Die Elemente einer traditionellen islamischen Hochzeitszeremonie sind ziemlich einfach. Sowohl die Braut als auch der Bräutigam müssen der Eheschließung zustimmen. Es müssen mindestens zwei Zeugen anwesend sein. Der Bräutigam muss der Braut ein Geschenk machen – zum Beispiel Geld, eine Reise oder das Versprechen, ihr etwas beizubringen. In den meisten Fällen braucht die Braut auch einen männlichen Vormund, typischerweise ihren Vater. Technisch gesehen brauchen Paare nicht einmal einen Amtsträger, obwohl viele einen Imam bitten könnten, die Zeremonie zu beaufsichtigen. Und doch lehrte der Prophet laut islamischen Gelehrten, dass die Ehe öffentlich sein soll; gemeinschaftliche Trauungen folgen sowohl dem Geist als auch dem Buchstaben des Gesetzes. Diese Erwartung spiegelte sich in Zebs Post wider: Eltern und Familien sollten voll einbezogen werden – und die Ehe darf nicht nur ein spiritueller Deckmantel für Sex sein.

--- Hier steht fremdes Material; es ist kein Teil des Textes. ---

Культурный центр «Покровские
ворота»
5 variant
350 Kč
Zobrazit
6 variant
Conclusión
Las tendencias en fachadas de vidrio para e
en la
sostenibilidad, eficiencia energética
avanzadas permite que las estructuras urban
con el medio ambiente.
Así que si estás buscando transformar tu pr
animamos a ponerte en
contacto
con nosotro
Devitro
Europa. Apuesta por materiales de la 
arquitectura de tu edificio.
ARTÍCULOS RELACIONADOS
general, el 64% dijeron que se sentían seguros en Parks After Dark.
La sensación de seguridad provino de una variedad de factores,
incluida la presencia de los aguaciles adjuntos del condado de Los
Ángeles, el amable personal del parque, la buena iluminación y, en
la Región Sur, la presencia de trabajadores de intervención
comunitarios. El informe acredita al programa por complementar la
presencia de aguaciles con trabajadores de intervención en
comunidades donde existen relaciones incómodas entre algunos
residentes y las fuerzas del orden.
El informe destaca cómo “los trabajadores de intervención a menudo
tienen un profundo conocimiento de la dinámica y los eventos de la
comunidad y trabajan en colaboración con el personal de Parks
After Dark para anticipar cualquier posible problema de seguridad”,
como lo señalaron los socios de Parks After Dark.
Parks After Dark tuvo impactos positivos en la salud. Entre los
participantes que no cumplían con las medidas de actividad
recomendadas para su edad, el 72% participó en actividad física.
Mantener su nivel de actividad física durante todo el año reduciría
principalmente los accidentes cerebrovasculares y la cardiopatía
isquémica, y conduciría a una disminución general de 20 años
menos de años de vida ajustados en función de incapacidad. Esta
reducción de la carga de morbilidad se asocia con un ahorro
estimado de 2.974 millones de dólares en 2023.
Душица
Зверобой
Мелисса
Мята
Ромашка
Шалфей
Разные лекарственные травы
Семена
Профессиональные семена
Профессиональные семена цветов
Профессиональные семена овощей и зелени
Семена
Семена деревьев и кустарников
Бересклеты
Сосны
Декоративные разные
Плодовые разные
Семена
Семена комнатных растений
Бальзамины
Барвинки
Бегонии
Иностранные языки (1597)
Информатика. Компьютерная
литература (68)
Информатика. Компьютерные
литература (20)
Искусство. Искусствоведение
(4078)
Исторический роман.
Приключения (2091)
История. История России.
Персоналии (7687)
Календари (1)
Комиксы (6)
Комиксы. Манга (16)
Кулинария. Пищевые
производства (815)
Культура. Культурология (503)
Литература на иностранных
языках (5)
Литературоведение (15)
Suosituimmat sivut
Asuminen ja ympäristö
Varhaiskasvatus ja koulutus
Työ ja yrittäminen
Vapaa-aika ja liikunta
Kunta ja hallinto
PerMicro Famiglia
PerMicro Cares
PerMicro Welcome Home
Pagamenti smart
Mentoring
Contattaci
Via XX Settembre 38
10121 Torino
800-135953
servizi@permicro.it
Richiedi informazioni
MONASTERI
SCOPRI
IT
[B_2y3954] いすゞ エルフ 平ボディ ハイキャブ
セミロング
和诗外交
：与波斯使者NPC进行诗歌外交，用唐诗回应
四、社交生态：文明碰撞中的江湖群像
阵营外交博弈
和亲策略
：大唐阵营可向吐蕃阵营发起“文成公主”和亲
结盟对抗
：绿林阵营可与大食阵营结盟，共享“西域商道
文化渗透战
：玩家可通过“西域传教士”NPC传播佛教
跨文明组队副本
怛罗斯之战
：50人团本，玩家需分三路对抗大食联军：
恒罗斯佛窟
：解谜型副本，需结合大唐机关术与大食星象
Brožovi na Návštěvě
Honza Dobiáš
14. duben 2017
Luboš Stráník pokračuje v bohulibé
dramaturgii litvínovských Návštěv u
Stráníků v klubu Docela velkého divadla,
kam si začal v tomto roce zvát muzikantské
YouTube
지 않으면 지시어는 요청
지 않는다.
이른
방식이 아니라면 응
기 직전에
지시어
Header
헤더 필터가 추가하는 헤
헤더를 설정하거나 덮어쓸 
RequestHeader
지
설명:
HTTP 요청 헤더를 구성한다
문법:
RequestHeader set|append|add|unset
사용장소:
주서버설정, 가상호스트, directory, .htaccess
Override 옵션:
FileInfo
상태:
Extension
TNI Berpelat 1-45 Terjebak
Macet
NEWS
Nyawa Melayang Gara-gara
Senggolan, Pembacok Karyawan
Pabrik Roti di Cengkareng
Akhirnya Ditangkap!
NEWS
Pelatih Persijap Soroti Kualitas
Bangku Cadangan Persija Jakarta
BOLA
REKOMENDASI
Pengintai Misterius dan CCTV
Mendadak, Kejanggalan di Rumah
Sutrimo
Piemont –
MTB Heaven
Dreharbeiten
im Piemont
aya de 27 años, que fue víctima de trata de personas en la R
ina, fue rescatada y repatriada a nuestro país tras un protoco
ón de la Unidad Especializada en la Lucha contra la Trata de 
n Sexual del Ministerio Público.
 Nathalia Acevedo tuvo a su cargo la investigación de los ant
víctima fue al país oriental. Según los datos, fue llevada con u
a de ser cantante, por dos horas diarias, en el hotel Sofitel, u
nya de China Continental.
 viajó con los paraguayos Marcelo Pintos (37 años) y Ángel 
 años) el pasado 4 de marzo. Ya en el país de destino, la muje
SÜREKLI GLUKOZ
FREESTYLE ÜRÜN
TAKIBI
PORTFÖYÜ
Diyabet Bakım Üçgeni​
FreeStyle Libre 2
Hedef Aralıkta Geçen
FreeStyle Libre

Der Post löste eine heftige Diskussion unter seinen Freunden aus, von denen viele einflussreiche muslimische Organisationen im ganzen Land leiten. Im Kern ging es bei dem Gespräch nicht nur um die geheime Ehe und die Art von religiöser Lücke, die sie zu repräsentieren scheint. Zeb und seine Gemeinde setzten sich damit auseinander, wie junge Muslime mit Sex, Beziehungen und Ehe umgehen sollten, während sie ihren religiösen Verpflichtungen treu bleiben sollten – und wie die Erwachsenen, die sie anleiten, über ihre Rollen denken sollten. Es ist ein Thema, mit dem sich in den letzten Jahren auch Wissenschaftler beschäftigt haben, die versuchen, Raum zu schaffen, um über alle Arten von sexuellen Begegnungen unter Muslimen zu sprechen, anstatt sich über die Idee zu ärgern, dass junge Muslime Sex haben.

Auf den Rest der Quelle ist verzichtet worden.